Do I Need to Peel my Vegetables Before Grating Them?
If you clean your garden vegetables well, there’s no need to peel either carrots or zucchini before adding them to this recipe. If you’re carrots are particularly knobby, use a scrub brush to get in all the crevices.
Buying veggies for this recipe? Feel free to remove the peels, especially on your carrots. Due to sprays and such, they often carry a slightly bitter taste.
How Sweet Are Garden Muffins?
These garden muffins have a minimal amount of natural sweetener added in. As a result, they only have a hint of sweetness after being baked. If you’re looking for a tasty low sugar muffin, this is an excellent option.
How Long Will Garden Muffins Last on the Counter?
If you use home milled flour in your muffins, they won’t last long on the counter! Especially in light of the fact that they don’t have much sugar in them. In this case, I wouldn’t leave them out for more than 6-7 days.
However if you use refined flour, you should be able to leave your muffins out for nearly 14 days.
If you have too many in either situation, I recommend freezing them to retain freshness.
Can I Freeze Garden Muffins?
Yes, garden muffins freeze beautifully! Once they’ve cooled on the baking rack, you can slip them into Ziploc bags, label and freeze for later use.
Just remember to pull them out about 3-4 hours before you plan to use them!

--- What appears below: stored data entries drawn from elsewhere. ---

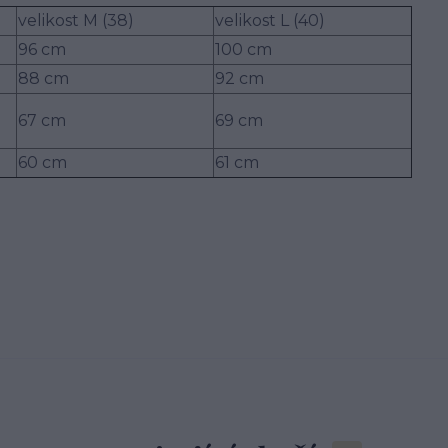
velikost M (38)
velikost L (40)
96 cm
100 cm
88 cm
92 cm
67 cm
69 cm
60 cm
61 cm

Healthy Garden Muffin Recipe
Ingredients
- 1/2 cup honey or maple syrup
- 1/2 cup olive oil
- 1/2 cup milk (dairy or dairy free)
- 3 farm eggs
- 1 teaspoon vanilla
- 1 cup grated carrot, lightly packed
- 1 cup grated zucchini with juices squeezed out
- 2 1/2 cups freshly milled whole wheat flour
- 2 teaspoons baking powder
- 1 teaspoon salt
- 1 1/2 teaspoon cinnamon
- 1/4 teaspoon freshly ground nutmeg
Instructions
- Harvest carrots and zucchini from the garden.
- Rinse and scrub clean at the kitchen sink.

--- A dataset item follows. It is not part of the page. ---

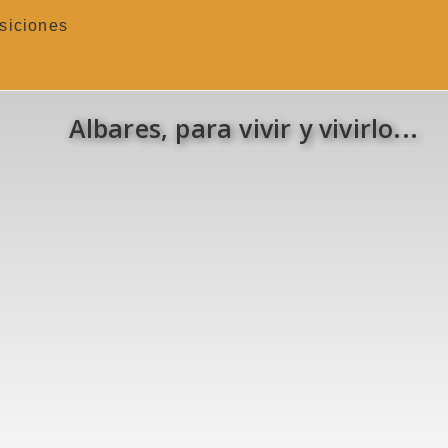
siciones
Albares, para vivir y vivirlo...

- Grate carrot and gently pat into measuring cup, until you have 1 complete cup.
- Grate zucchini and squeeze out liquid over kitchen sink. Measure 1 cup.

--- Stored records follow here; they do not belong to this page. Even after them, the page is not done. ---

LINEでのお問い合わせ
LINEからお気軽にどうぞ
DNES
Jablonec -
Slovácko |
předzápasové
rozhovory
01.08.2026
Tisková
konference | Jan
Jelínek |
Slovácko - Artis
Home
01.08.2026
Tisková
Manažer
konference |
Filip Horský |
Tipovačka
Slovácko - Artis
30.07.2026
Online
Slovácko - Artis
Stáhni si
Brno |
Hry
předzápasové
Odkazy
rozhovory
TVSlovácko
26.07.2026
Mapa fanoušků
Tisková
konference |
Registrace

- Set grated vegetables aside for now.
- In a mixing bowl, combine eggs, honey or maple syrup, milk, oil and vanilla.
- Stir in grated carrot and zucchini.
- On top of your wet mixture, measure in flour, baking powder, salt, cinnamon and nutmeg.
- Add in walnuts if using and stir until flour lumps just disappear.
- Butter your muffin tin or insert paper cup liners.
- Fill cups with garden muffin batter, stopping 1/4 inch from the top.
- Baking in 350F oven for 15-20 minutes or until muffin tops are firm and no longer gooey.
- Remove muffins from the pan and cool on baking rack.
- Bag and enjoy, or freeze some for later!